Union Bosses Largely to Blame For ‘Spot Shortages’ of Teachers
A news story by Motoko Rich published on the front page of the New York Times print edition yesterday (see below for a link to the electronic version) reports that this summer public school districts across the U.S. are “scrambling to hire teachers.”
This is undoubtedly true. But, contrary to what Rich indicates, the teacher shortages in math, science, special education, English-as-a-Second Language and certain other fields are nothing new, and they are not to any significant extent the result, as Rich suggests, of teacher layoffs during the 2008-2009 recession or a reduction in the overall number of young adults entering the teaching profession.
The fact is, as education analyst Mike Antonucci noted in a commentary responding to Rich’s article, from the 2003-04 school year to the 2013-14 school year, the nationwide number of full-time equivalent K-12 public school classroom teachers rose from 3.044 million to 3.122 million, or 2.6%. Meanwhile, from 2004 to 2014, the U.S. K-12 school-age population (five to 17 years old) grew by just 0.9%.
There are actually two reasons, completely ignored by Rich, for the substantial and growing shortage of qualified teachers in fields like math and science. First, teachers and prospective teachers with certain types of specialized knowledge can nearly always command much higher salaries in the private sector than they can in public education. This is not nearly so true of other teachers.
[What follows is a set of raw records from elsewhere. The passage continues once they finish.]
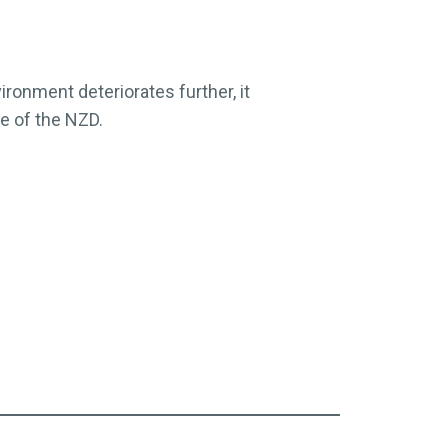
ironment deteriorates further, it
e of the NZD.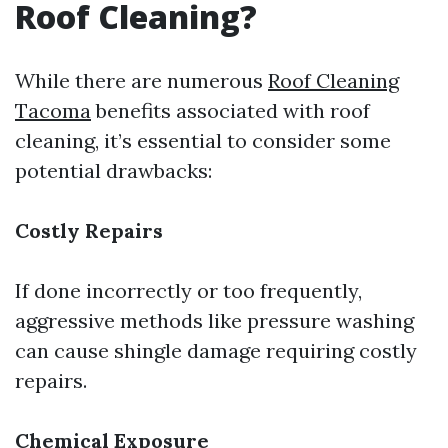
Roof Cleaning?
While there are numerous
Roof Cleaning
Tacoma
benefits associated with roof
cleaning, it’s essential to consider some
potential drawbacks:
Costly Repairs
If done incorrectly or too frequently,
aggressive methods like pressure washing
can cause shingle damage requiring costly
repairs.
Chemical Exposure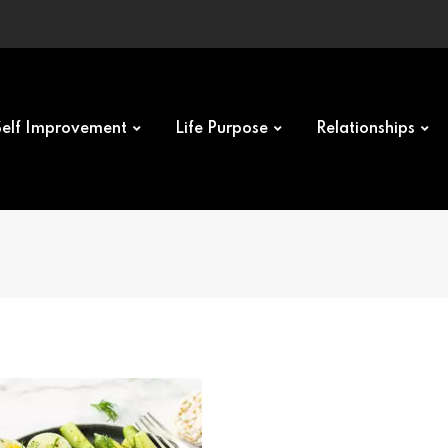
Self Improvement
Life Purpose
Relationships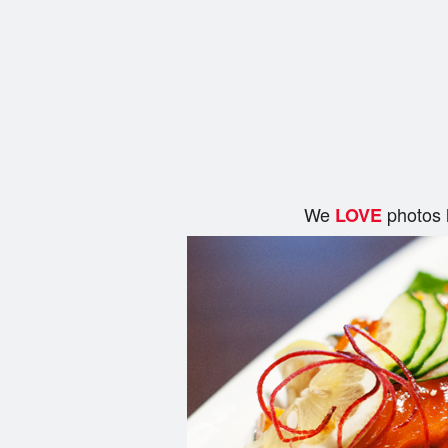
We
photos 
LOVE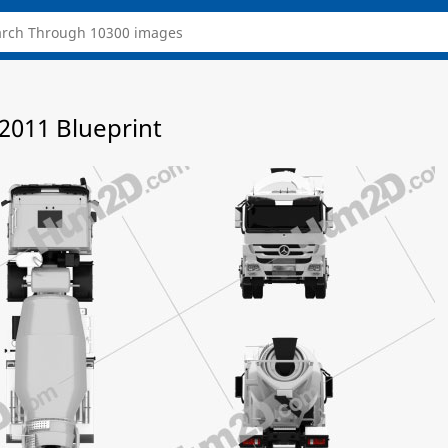
2011 Blueprint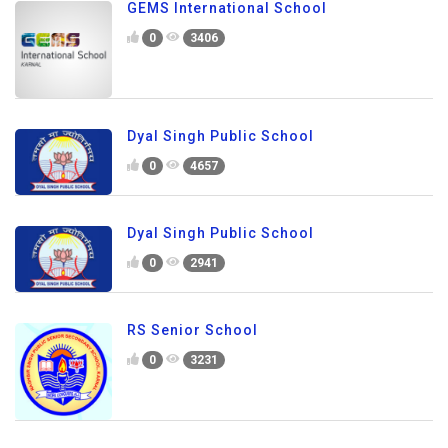
GEMS International School
0
3406
Dyal Singh Public School
0
4657
Dyal Singh Public School
0
2941
RS Senior School
0
3231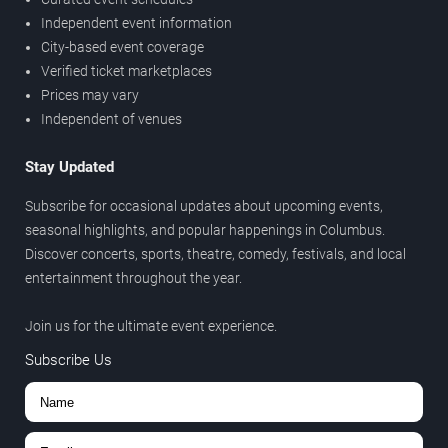
Independent event information
City-based event coverage
Verified ticket marketplaces
Prices may vary
Independent of venues
Stay Updated
Subscribe for occasional updates about upcoming events,
seasonal highlights, and popular happenings in Columbus.
Discover concerts, sports, theatre, comedy, festivals, and local
entertainment throughout the year.
Join us for the ultimate event experience.
Subscribe Us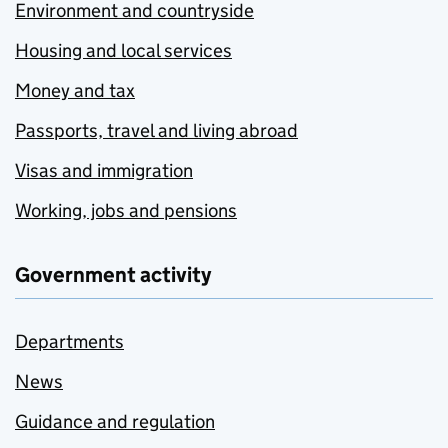
Environment and countryside
Housing and local services
Money and tax
Passports, travel and living abroad
Visas and immigration
Working, jobs and pensions
Government activity
Departments
News
Guidance and regulation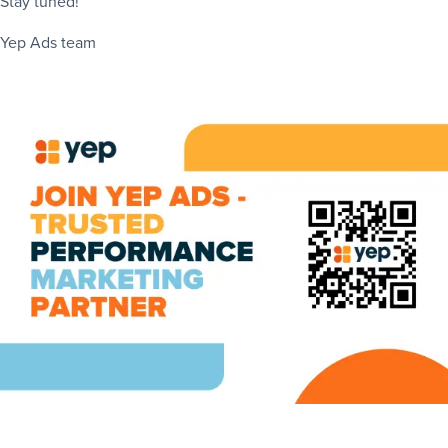
Stay tuned!
Yep Ads team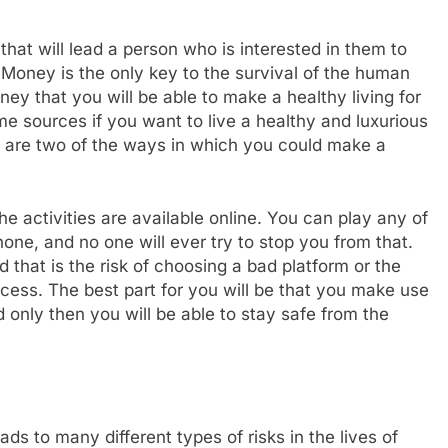
that will lead a person who is interested in them to
Money is the only key to the survival of the human
ney that you will be able to make a healthy living for
e sources if you want to live a healthy and luxurious
s are two of the ways in which you could make a
e activities are available online. You can play any of
one, and no one will ever try to stop you from that.
nd that is the risk of choosing a bad platform or the
rocess. The best part for you will be that you make use
d only then you will be able to stay safe from the
ds to many different types of risks in the lives of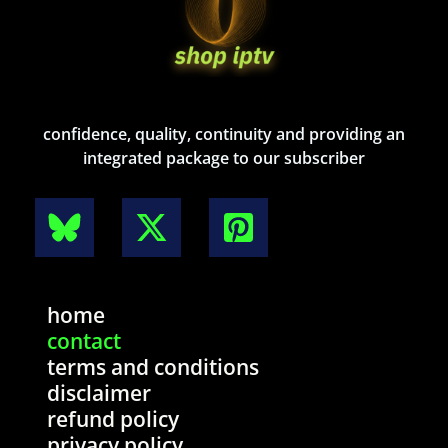
confidence, quality, continuity and providing an
integrated package to our subscriber
home
contact
terms and conditions
disclaimer
refund policy
privacy policy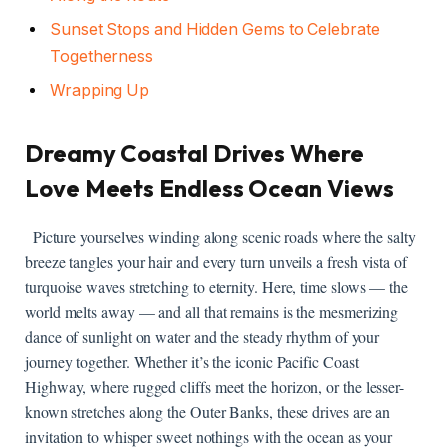
Sunset Stops ‍and Hidden⁣ Gems ‌to ​Celebrate
Togetherness
Wrapping ⁢Up
Dreamy Coastal Drives⁢ Where⁤
Love Meets Endless Ocean Views
​ ⁢ Picture yourselves winding along ⁢scenic roads⁤ where the salty
breeze tangles your hair and​ every turn‍ unveils ​a fresh vista of‍
turquoise waves stretching to ​eternity. Here, ‍time slows — the
‍world​ melts away — and⁤ all that remains is the ⁤mesmerizing‌
dance of sunlight‌ on ⁤water ⁣and the⁣ steady ​rhythm of⁤ your
journey ​together. Whether ⁢it’s‍ the iconic Pacific Coast
Highway, where rugged cliffs‍ meet the horizon, or⁤ the lesser-
known⁢ stretches along the Outer Banks, ‌these drives ‍are an
invitation⁣ to whisper ⁤sweet nothings‌ with the ​ocean as your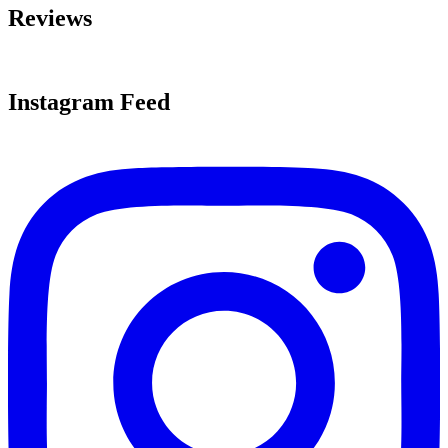
Reviews
Instagram Feed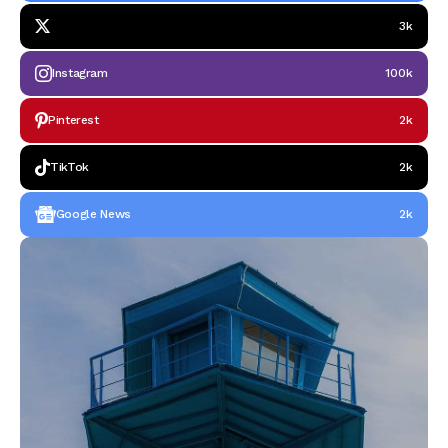
3k
Instagram
100k
Pinterest
2k
TikTok
2k
Google News
2k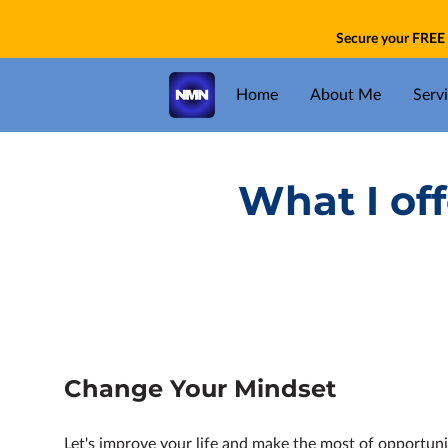
Secure your FREE 
Home
About Me
Serv
What I of
Change Your Mindset
Let's improve your life and make the most of opportuni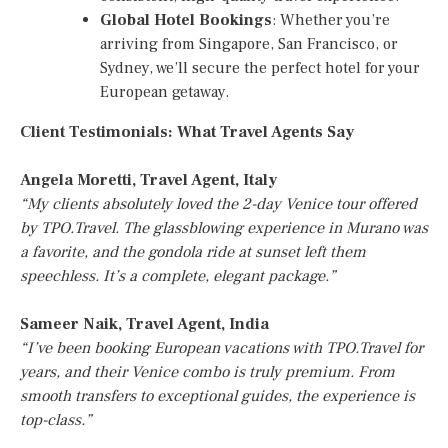
Global Hotel Bookings
: Whether you’re
arriving from Singapore, San Francisco, or
Sydney, we’ll secure the perfect hotel for your
European getaway.
Client Testimonials: What Travel Agents Say
Angela Moretti, Travel Agent, Italy
“My clients absolutely loved the 2-day Venice tour offered
by TPO.Travel. The glassblowing experience in Murano was
a favorite, and the gondola ride at sunset left them
speechless. It’s a complete, elegant package.”
Sameer Naik, Travel Agent, India
“I’ve been booking European vacations with TPO.Travel for
years, and their Venice combo is truly premium. From
smooth transfers to exceptional guides, the experience is
top-class.”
Second, the so-called “single salary schedule” used to determine teacher pay rates in the vast majority of school districts in the country does not allow school officials to offer higher pay for hard-to-fill teaching positions.
Many school officials who routinely fail to fill math and science teaching positions, or fill them only with teachers who actually specialize in other fields, would undoubtedly scrap the single salary schedule, but for the entrenched opposition of teacher union officials, especially local and state officers of the National Education Association (NEA) union.
And teacher union officials have for the most part succeeded in blocking significant reforms of the single salary schedule because of state and local public policies authorizing them to act as the “exclusive” (monopoly) bargaining agents of all the K-12 teachers in a school district.
Since 2000, the NEA Representative Assembly has regularly approved resolutions endorsing a single salary schedule that rewards teachers for experience and advance degrees, regardless of subject area. One NEA resolution explicitly condemns offering higher pay to math, science, special ed, and other teachers qualified for positions that school districts have trouble filling than to any other teachers: “The [National Education] Association opposes providing additional compensation to attract and/or retain education employees in hard-to-recruit positions.”
Typically, elected officials and school administrators are so intimidated by the furious teacher union-boss opposition they know they will face if they try to introduce differential pay that they don’t even try. And when they do, they rarely succeed. On the other hand, NEA union officials’ preferred “solution” of raising all teachers’ salaries to fill shortages that exist for roughly 15% of K-12 positions is too flagrantly hostile to taxpayers’ interests and too unrealistic to be achievable anywhere in the U.S.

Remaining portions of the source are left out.